Value equities are trouncing their rivals this year, and while the gap between the two is narrowing, some market observers believe there’s still fuel left in the value tank.
That could be a positive for exchange trade funds such as the VanEck Vectors Morningstar Wide Moat ETF (MOAT ). MOAT, which follows the Morningstar Wide Moat Focus Index, isn’t a dedicated value fund, but one of its objectives is to find wide moat stocks trading at attractive valuations, making it relevant in the value conversation.
“Value stocks typically trade cheaply relative to their fundamental values. In early 2021, in Value investing: Is this the biggest opportunity since the tech bubble?, we showed that value had become as cheap relative to their macro-sector peers as it was at the top of the 2000 tech bubble,” according to BNP Paribas research.
Year-to-date, MOAT is outperforming the S&P 500 by more than 500 basis points, indicating that there’s value in the combination of attractively valued wide moat names. Part of MOAT’s advantage is that it’s underweight to technology stocks relative to broader benchmarks, but the VanEck fund still allocates a quarter of its weight to tech.
Fortunately, valuations are coming down in tech. Equally as important is the point that MOAT tech holdings — Microsoft (NASDAQ:MSFT) being a prime example — display quality traits. Stocks steeped in quality are often less volatile than their lower-quality counterparts — a relevant consideration in today’s turbulent market setting.
It’s clear that markets are displaying a preference for quality and that stocks that don’t fit that bill are among this year’s worst offenders.
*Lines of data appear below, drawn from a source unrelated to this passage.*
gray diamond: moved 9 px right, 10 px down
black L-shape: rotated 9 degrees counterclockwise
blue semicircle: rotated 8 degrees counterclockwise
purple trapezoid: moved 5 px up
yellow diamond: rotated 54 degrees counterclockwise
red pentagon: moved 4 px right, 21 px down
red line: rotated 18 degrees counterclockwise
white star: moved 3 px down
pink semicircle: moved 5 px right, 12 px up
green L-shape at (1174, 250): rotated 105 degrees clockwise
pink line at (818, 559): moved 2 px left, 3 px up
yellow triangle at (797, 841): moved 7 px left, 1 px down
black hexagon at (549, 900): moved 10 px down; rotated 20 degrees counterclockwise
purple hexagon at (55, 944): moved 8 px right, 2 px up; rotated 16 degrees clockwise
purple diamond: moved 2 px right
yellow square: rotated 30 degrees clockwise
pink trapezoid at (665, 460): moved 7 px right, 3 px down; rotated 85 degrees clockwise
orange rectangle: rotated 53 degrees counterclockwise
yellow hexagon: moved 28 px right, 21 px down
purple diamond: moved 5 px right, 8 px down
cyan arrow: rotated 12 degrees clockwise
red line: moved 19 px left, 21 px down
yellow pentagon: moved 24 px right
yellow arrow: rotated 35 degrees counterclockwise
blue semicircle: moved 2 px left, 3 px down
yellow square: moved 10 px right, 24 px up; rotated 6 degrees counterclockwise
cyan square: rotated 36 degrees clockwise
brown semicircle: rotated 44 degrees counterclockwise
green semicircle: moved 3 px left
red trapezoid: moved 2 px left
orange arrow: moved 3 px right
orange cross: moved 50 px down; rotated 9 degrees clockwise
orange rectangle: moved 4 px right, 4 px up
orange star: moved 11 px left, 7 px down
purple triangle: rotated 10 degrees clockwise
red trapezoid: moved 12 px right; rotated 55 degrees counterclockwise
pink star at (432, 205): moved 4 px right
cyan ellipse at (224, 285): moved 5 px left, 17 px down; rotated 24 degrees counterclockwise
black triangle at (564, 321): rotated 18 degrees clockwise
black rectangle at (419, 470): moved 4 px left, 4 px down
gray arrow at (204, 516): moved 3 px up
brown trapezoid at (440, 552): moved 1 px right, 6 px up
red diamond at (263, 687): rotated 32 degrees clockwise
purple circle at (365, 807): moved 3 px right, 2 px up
That’s something to ponder particularly if value spreads widen.
“A typical catalyst that can start to expand the value spread is an increase in the difference between the expected earnings growth of value stocks and that of the most expensive stocks, as happened from mid-2018 through late 2020,” added BNP Paribas.
With a third of its weight directed to defensive healthcare and consumer staples names, the former of which is undervalued in the eyes of some experts, MOAT could be ideally positioned for additional strength in value stocks in the back half of 2022.
“With that in mind, and given that value spreads are still relatively wide, we foresee an above-average outperformance of value stocks relative to their most expensive peers in each macro-sector as the most likely scenario in the medium term,” concluded BNP Paribas.